Bad throttle in your Volvo? Oil sludge in your Saab? Audi won't start? Car owners are using the Internet to investigate and share their cars' ailments, and, in some cases, prod manufacturers into addressing problems that might otherwise be dismissed as isolated incidents.

A woman from Milburn, N.J., was fearful of her new car -- and said so on the website ConsumerAffairs.com.

"We got a new 2007 Camry in August. From day one the car does not shift properly," the woman wrote. "Sometimes when you push the accelerator it hesitates . . . then jerks. It can be dangerous if you think you have enough time to cross a street and car does not move."

The first hint of a widespread problem? Apparently.

Other Camry buyers chimed in and, somewhere in the depths of Toyota Motor Corp. USA, someone noticed. By September, Toyota had issued a "fix" order on certain 2007 Camrys.

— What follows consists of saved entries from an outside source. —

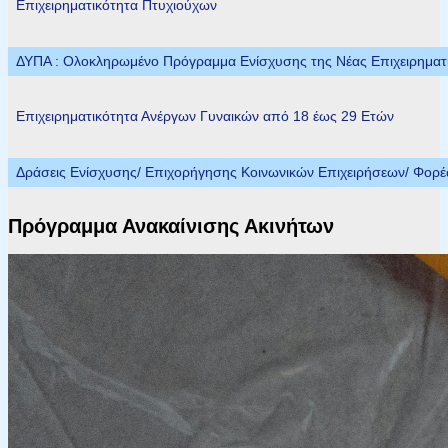
Επιχειρηματικότητα Πτυχιούχων
ΔΥΠΑ : Ολοκληρωμένο Πρόγραμμα Ενίσχυσης της Νέας Επιχειρηματικ
Επιχειρηματικότητα Ανέργων Γυναικών από 18 έως 29 Ετών
Δράσεις Ενίσχυσης/ Επιχορήγησης Κοινωνικών Επιχειρήσεων/ Φορ
Πρόγραμμα Ανακαίνισης Ακινήτων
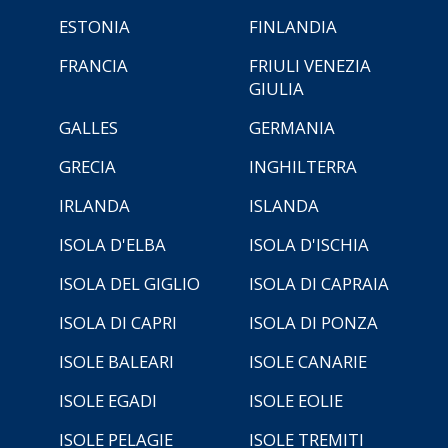
ESTONIA
FINLANDIA
FRANCIA
FRIULI VENEZIA
GIULIA
GALLES
GERMANIA
GRECIA
INGHILTERRA
IRLANDA
ISLANDA
ISOLA D'ELBA
ISOLA D'ISCHIA
ISOLA DEL GIGLIO
ISOLA DI CAPRAIA
ISOLA DI CAPRI
ISOLA DI PONZA
ISOLE BALEARI
ISOLE CANARIE
ISOLE EGADI
ISOLE EOLIE
ISOLE PELAGIE
ISOLE TREMITI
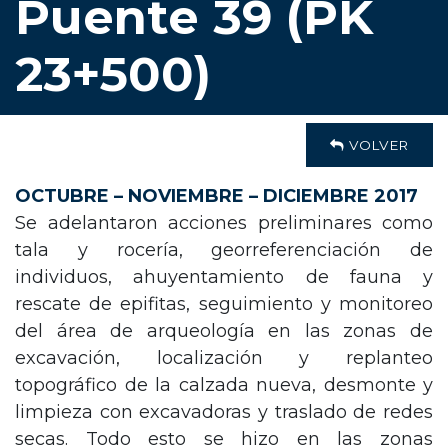
Puente 39 (PK
23+500)
VOLVER
OCTUBRE – NOVIEMBRE – DICIEMBRE 2017
Se adelantaron acciones preliminares como
tala y rocería, georreferenciación de
individuos, ahuyentamiento de fauna y
rescate de epifitas, seguimiento y monitoreo
del área de arqueología en las zonas de
excavación, localización y replanteo
topográfico de la calzada nueva, desmonte y
limpieza con excavadoras y traslado de redes
secas. Todo esto se hizo en las zonas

The Internet had helped deliver consumer satisfaction.

Website owners and car manufacturers say the Internet now plays an integral role in exposing chronic automotive problems --from rain leaks to stalling engines to critical safety issues -- much faster than they might have been brought to light in the past.

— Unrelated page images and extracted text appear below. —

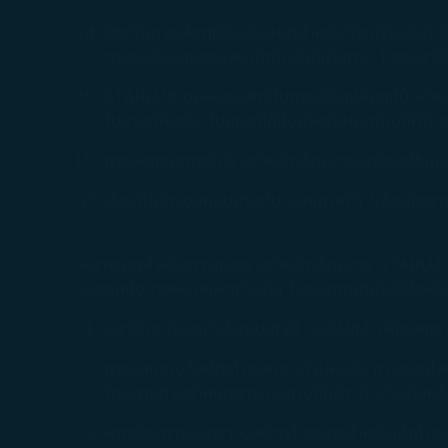
สิทธิ์ในการเลือกที่นั่งล่วงหน้าสำหรับตั๋วเครื่องบิน
ตามระดับบัตรของสมาชิกในวันที่เดินทาง โดยสมาชิก IN
STARLUX ขอสงวนสิทธิ์ในการปรับเปลี่ยนที่นั่งสำหรับ
ในบางเที่ยวบิน ในขณะที่ที่นั่งสำหรับผลิตภัณฑ์ค่าโด
การออกและการใช้รางวัลบัตรโดยสารจะต้องเป็นไปต
เรื่องที่ไม่ครอบคลุมข้างต้นจะอยู่ภายใต้ "เงื่
หมายเหตุสำหรับการแลกรางวัลบัตรโดยสาร STARLUX
นอกเหนือจากหมายเหตุข้างต้น โปรดดูกฎต่อไปนี้สำห
สมาชิกจะต้องเข้าสู่ระบบบัญชี COSMILE เพื่อแล
การแลกรางวัลบัตรโดยสาร STARLUX ทางออนไลน์ไ
โดยสารตามกำหนดการเดินทางที่กล่าวถึงข้างต้นหรือ
หากต้องการแลกรางวัลบัตรโดยสารสำหรับเด็กโดยลำ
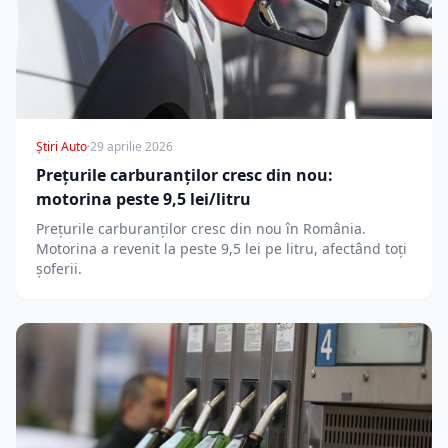
Știri Auto
·
29 aprilie 2026
Prețurile carburanților cresc din nou:
motorina peste 9,5 lei/litru
Prețurile carburanților cresc din nou în România.
Motorina a revenit la peste 9,5 lei pe litru, afectând toți
șoferii.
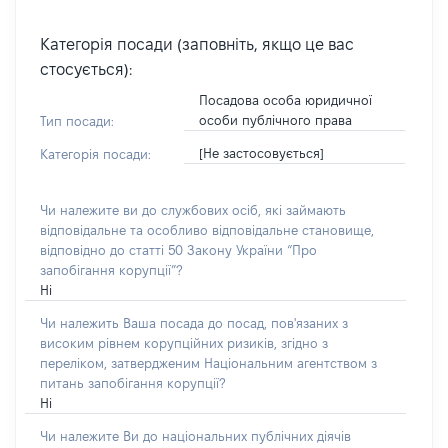
Категорія посади (заповніть, якщо це вас
стосується):
Посадова особа юридичної
особи публічного права
Тип посади:
[Не застосовується]
Категорія посади:
Чи належите ви до службових осіб, які займають
відповідальне та особливо відповідальне становище,
відповідно до статті 50 Закону України “Про
запобігання корупції”?
Ні
Чи належить Ваша посада до посад, пов'язаних з
високим рівнем корупційних ризиків, згідно з
переліком, затвердженим Національним агентством з
питань запобігання корупції?
Ні
Чи належите Ви до національних публічних діячів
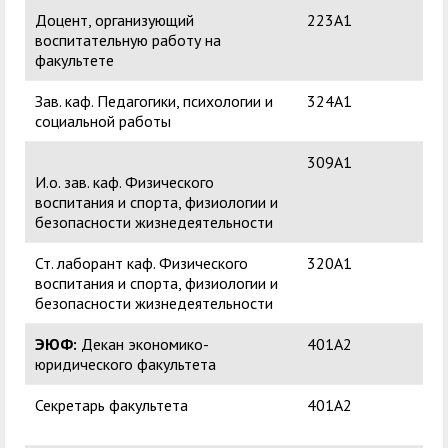
Доцент, организующий
223А1
Кер
воспитательную работу на
Ви
факультете
Зав. каф. Педагогики, психологии и
324А1
Куд
социальной работы
Юр
309А1
Тас
И.о. зав. каф. Физического
Ан
воспитания и спорта, физиологии и
безопасности жизнедеятельности
Ст. лаборант каф. Физического
320А1
Та
воспитания и спорта, физиологии и
Вас
безопасности жизнедеятельности
ЭЮФ:
Декан экономико-
401А2
Кут
юридического факультета
Ай
Секретарь факультета
401А2
Яж
Вас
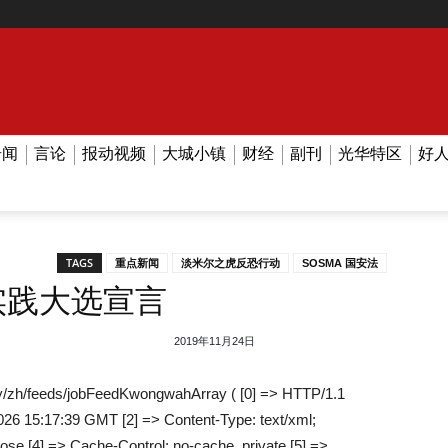
奇闻
言论
报动视频
大城小镇
财经
副刊
光华特区
好
TAGS
重点新闻
淡米尔之虎反恐行动
SOSMA 国安法
实践大选宣言
2019年11月24日
/zh/feeds/jobFeedKwongwahArray ( [0] => HTTP/1.1
026 15:17:39 GMT [2] => Content-Type: text/xml;
lose [4] => Cache-Control: no-cache, private [5] =>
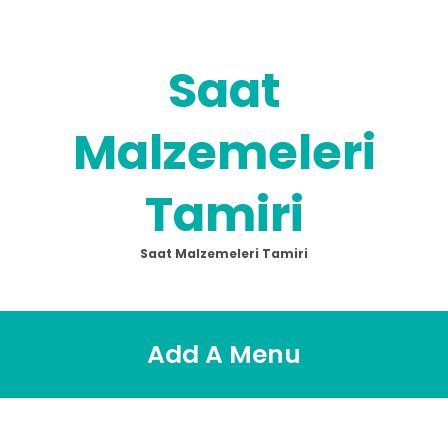
Skip
to
content
Saat
Malzemeleri
Tamiri
Saat Malzemeleri Tamiri
Add A Menu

"It starts out with, 'I've never seen this,' " said Clarence Ditlow, executive director of the independent Center for Auto Safety in Washington, D.C., referring to the copious posts by frustrated car owners on a growing number of automotive websites. "But it opens the closet door and there's a thousand of them."

The resulting feedback is fast and sweeping, and it benefits both car buyers and the people who build the cars.

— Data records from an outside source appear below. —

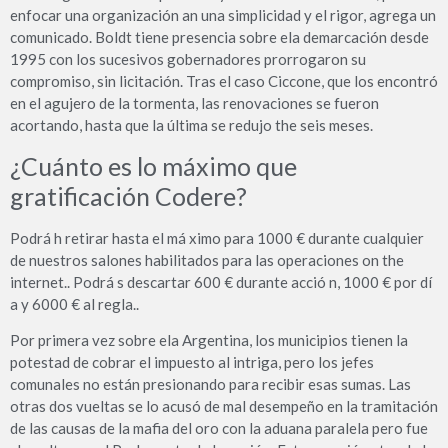
enfocar una organización an una simplicidad y el rigor, agrega un
comunicado. Boldt tiene presencia sobre ela demarcación desde
1995 con los sucesivos gobernadores prorrogaron su
compromiso, sin licitación. Tras el caso Ciccone, que los encontró
en el agujero de la tormenta, las renovaciones se fueron
acortando, hasta que la última se redujo the seis meses.
¿Cuánto es lo máximo que
gratificación Codere?
Podrá h retirar hasta el má ximo para 1000​ € durante cualquier
de nuestros salones habilitados para las operaciones on the
internet.. Podrá s descartar 600 € durante acció n, 1000​ € por dí
a y 6000 € al regla..
Por primera vez sobre ela Argentina, los municipios tienen la
potestad de cobrar el impuesto al intriga, pero los jefes
comunales no están presionando para recibir esas sumas. Las
otras dos vueltas se lo acusó de mal desempeño en la tramitación
de las causas de la mafia del oro con la aduana paralela pero fue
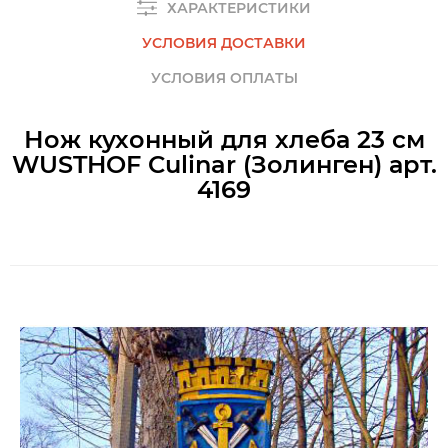
ХАРАКТЕРИСТИКИ
УСЛОВИЯ ДОСТАВКИ
УСЛОВИЯ ОПЛАТЫ
Нож кухонный для хлеба 23 см
WUSTHOF Culinar (Золинген) арт.
4169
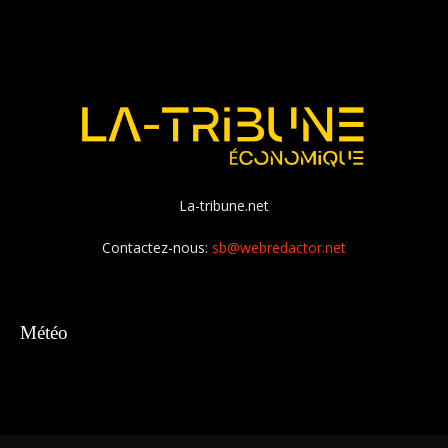
La-tribune.net
Contactez-nous:
sb@webredactor.net
Météo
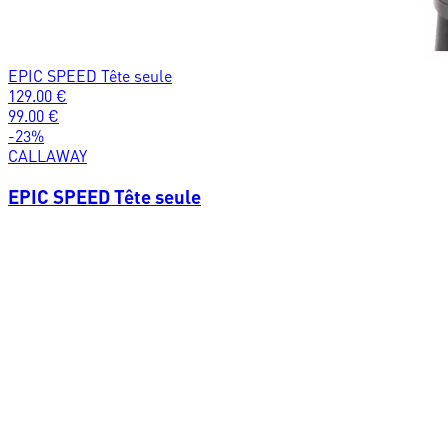
EPIC SPEED Tête seule
129.00
€
99.00
€
-
23
%
CALLAWAY
EPIC SPEED Tête seule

"There's no doubt that blogs and forums are very powerful tools for consumers, and ready-made intelligence for manufacturers," said Jeff Bartlett, deputy editor for autos at ConsumerReports.org.

A manufacturer who is not paying attention to websites, chat rooms, and blogs, said Mike Michaels, a vice president of corporate communications for Toyota, "is either clueless or it doesn't care."

Ditlow adds that, for consumers, having hundreds of electronic sites dedicated to specific models of certain cars means that "It's no longer easy to sweep problems under the rug."

It can be a challenge to separate the often anonymous cranks from truly aggrieved customers, said both independent critics and auto industry officials, but both owners and manufacturers frequent the hundreds of sites dedicated to autos.

Many manufacturers will not acknowledge that they formally track complaints on the Internet, but George Achorn, partner in Vortex Media Group, which operates sites dedicated to Volkswagen, Audi, Volvo, BMW, Subaru, and Mazda, along with a pair of generic sites, said he sees the screen names of auto executives popping up on his sites routinely. "I see them post," Achorn said.

Sometimes, the complaints involve safety -- the National Highway Transportation Safety Administration has a site to log such complaints -- and other times they are matters of quality or reliability.

On a site called weirdlittlebiscuit.com, for instance, the discussion of what has been a widespread problem with water leaks in Volkswagen Passats and Jettas begins with this posting: "I have constant water in the driver's well."

Clean the pollen filter, the author is told -- information that a dealer did not provide the writer.

Other postings referred to Volvos with faulty throttles, stalling Mazdas, and this Ringsurf.com entry from a Jaguar owner: "I have a 2000 S-Type and have now had three warning lights related to the transmission and occasionally the transmission disengages for a brief time when shifting. The service manager told me they have replaced a lot of transmissions in the 2000 model."

Two large problems that reached critical mass on the Internet involved an oil sludge buildup in Toyotas, and ignition coil problems in certain Volkswagen and Audi models.

After the word spread electronically, the weekly magazine Automotive News linked the oil sludge problem to Toyotas, Volkswagens, and Saabs. The Globe first reported in January 2003 that ignition coils were failing at a rapid pace in certain Volkswagens and Audis, and after the story was reposted on global websites, VW and Audi announced "customer service action" to replace the ignition coils in 530,000 cars.

"Manufacturers are moving faster . . . before anything turns into an official review as more and more people post problems on the Internet," said Steven Witten, executive director for the digital marketing group at California-based J.D Power Associates, an independent marketing information firm.

For consumers, Witten said, electronic information-sharing means that "when they do go to the dealer, they can be comfortable being aggressive," armed with the backup websites provide them. "It's also a heads-up on quality issues" for manufacturers.